Records from a data source
★ ★ ★ ★ ★ ★ ★
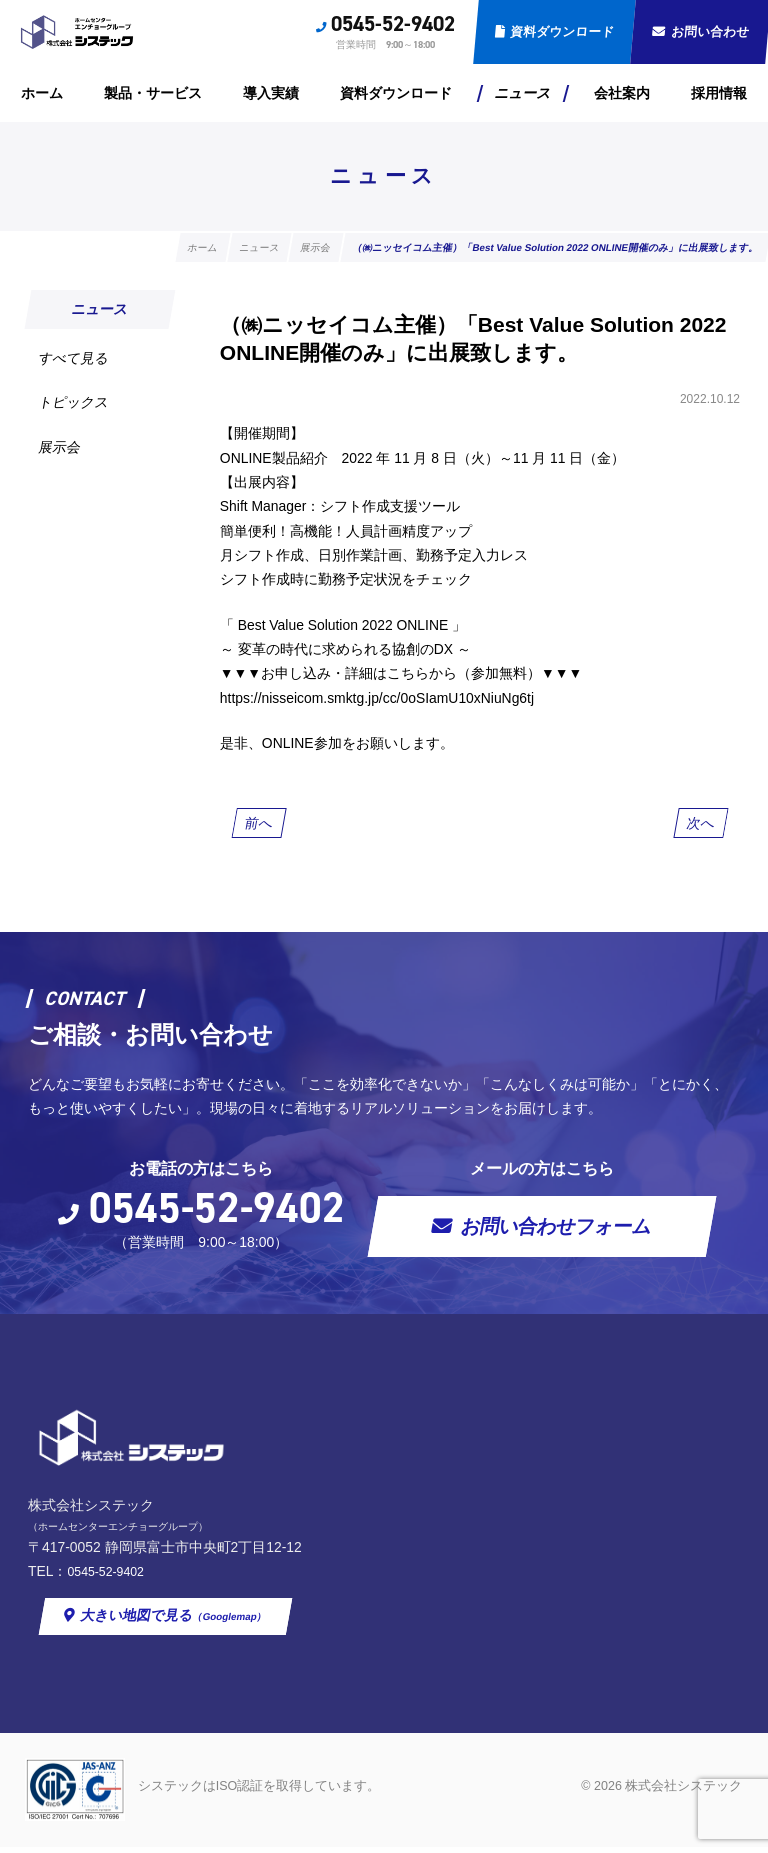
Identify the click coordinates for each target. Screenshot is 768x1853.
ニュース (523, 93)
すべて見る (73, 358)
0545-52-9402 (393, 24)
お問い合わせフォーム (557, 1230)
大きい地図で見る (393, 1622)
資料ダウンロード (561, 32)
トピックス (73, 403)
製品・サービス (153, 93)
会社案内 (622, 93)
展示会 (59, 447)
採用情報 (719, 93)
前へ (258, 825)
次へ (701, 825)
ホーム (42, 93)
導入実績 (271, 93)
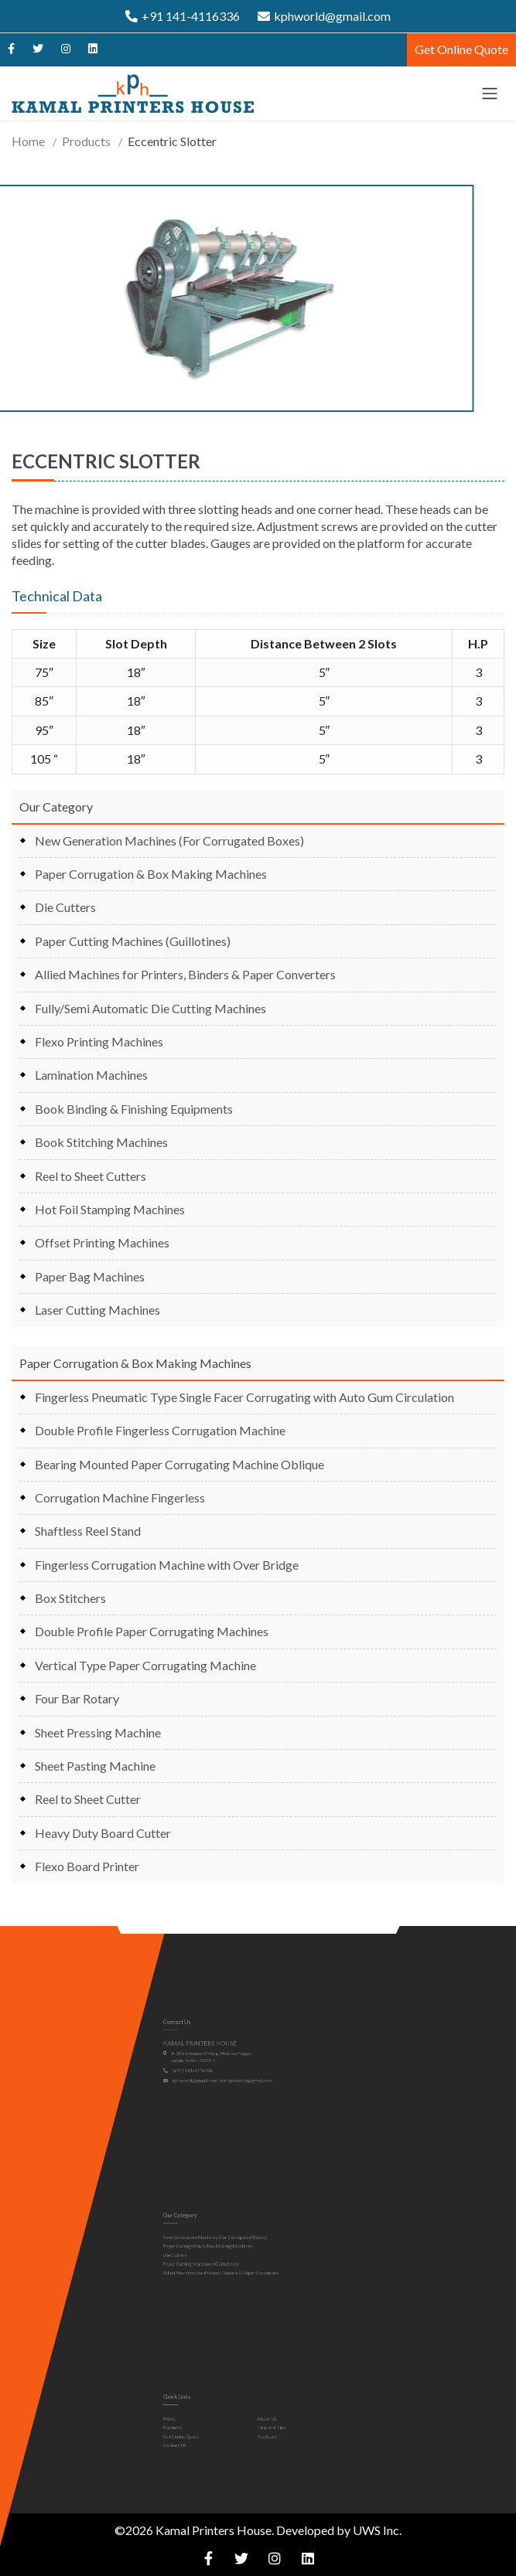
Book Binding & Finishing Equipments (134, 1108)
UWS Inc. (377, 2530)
★ ★ ★ ★ ★ ★ ★
EXERCISE BRIEF:
Skip the pictures and print exactly the lines from the one containing "展示会 (59, 447)" through the end of the records above.

FINISHED EXERCISE:
展示会 (59, 447)
採用情報 (719, 93)
前へ (258, 825)
次へ (701, 825)
ホーム (42, 93)
導入実績 (271, 93)
Book Binding & Finishing Equipments (134, 1108)
UWS Inc. (377, 2530)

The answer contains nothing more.